Whether you’ve been at your previous job for 6 months or 6 years, once you have left take the time to update your resume. List any new skills you’ve acquired and any jobs you’ve held since you last needed a resume. Contact information for yourself, businesses, and references may have changed as well. Once updated, have a friend proofread the resume for you. A second set of eyes is always important to spot errors or offer suggestions.
What do most employers ask from applicants when applying for a job? References. Many applicants are unprepared to provide professional references (don’t include your mom as a reference!) Before listing a colleague as a reference double check that they are willing to recommend you positively. You should provide 3 – 5 references when asked.
Though not a requirement when applying to a job, a letter of recommendation may go a long way during your job search. This letter will show future employers what strengths you can bring to the new job. Prospective employers appreciate hearing about your accomplishments from prior employers.
Now that you are in-between jobs you will have plenty of free time. Make better use of this time by staying busy. Instead of spending that extra time in front of the TV in your pajamas or online shopping invest it in personal enrichment. Prospective employers often ask about periods of unemployment so it’s useful to have examples of how you spent that time effectively.

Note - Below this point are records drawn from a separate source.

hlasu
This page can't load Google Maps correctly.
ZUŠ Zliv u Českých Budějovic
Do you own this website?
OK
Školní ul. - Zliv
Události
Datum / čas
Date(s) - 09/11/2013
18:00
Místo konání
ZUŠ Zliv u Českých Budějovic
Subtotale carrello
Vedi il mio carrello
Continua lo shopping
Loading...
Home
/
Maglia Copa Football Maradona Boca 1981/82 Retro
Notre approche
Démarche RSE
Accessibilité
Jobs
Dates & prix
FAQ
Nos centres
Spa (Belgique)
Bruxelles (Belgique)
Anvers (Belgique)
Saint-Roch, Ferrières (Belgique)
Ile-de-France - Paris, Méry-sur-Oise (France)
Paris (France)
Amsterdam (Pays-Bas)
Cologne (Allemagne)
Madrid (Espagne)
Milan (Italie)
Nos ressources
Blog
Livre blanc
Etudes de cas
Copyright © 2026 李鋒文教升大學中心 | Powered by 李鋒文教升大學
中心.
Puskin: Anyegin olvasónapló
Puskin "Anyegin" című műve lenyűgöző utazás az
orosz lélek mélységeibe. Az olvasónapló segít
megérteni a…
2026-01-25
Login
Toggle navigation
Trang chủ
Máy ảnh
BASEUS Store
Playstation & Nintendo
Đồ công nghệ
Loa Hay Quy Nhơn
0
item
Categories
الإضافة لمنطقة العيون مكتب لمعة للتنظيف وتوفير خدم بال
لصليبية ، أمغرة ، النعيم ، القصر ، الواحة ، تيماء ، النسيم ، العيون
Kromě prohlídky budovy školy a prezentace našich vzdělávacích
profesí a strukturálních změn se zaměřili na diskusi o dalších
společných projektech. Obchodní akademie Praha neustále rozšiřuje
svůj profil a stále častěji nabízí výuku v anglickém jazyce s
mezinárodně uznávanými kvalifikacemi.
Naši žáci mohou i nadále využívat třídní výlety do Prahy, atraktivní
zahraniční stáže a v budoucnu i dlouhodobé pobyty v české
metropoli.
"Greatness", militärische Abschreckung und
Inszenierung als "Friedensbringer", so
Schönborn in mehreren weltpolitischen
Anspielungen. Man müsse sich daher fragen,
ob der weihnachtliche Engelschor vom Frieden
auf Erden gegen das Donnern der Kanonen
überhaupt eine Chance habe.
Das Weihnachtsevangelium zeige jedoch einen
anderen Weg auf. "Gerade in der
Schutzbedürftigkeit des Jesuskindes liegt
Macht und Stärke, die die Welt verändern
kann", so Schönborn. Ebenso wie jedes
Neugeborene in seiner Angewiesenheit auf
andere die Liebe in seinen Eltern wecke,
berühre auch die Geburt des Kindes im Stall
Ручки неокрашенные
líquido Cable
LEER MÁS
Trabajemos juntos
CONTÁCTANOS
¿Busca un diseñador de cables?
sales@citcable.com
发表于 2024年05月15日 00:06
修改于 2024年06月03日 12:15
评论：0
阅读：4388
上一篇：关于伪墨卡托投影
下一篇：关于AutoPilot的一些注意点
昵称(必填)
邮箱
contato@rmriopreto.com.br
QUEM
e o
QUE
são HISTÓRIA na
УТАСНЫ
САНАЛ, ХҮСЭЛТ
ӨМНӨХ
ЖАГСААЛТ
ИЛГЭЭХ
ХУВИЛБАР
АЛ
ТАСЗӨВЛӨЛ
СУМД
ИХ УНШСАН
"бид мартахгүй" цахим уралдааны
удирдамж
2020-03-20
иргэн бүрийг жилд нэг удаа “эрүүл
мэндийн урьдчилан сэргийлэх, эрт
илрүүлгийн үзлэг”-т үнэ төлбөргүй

There are plenty of opportunities to take classes between jobs. Local colleges are a great place to find enrichment classes on art, cooking, and even coding classes for a fee. Alternatively, the Charlotte Mecklenburg Library has free classes at your local branch. Online Resources through the Library include Universal Class and Lynda.com.
Another way to keep busy during unemployment is to volunteer. Though it’s not the same as work experience, listing your volunteer work on your resume looks good- and depending on the industry related volunteer work can be a helpful. Volunteering is also a great way to network.
Studies show that anywhere from 70 to 85 percent of positions are filled through networking. Take time to build your professional network when between jobs. Networking can be intimidating but can be a useful tool during your search for a new opportunity. There are several different ways to network. Using the networking site, LinkedIn is a great way to network with others in your industry. Other options include using the website, MeetUp or attend a program at the Library such as the monthly Career Talk Over Coffee hosted every second Monday by the Job Help Center at Queen City Grounds.
Now that you’ve updated your resume and have applied to jobs you may start receiving requests for interviews. To better prepare yourself consider practicing in a mock interview. Interviewing skills can become rusty if not used often. In the mock interview they will provide valuable feedback on areas of improvement. Plus, interviewing can be stressful, and practice may help you feel more comfortable during the interview process. As the saying goes, practice makes perfect!
Hopefully, these tips will be helpful if you ever find yourself unemployed unexpectedly. Being unemployed may seem like a scary experience but it is something that may happen at least once during your work life. The important thing is to breathe and know you can get through it!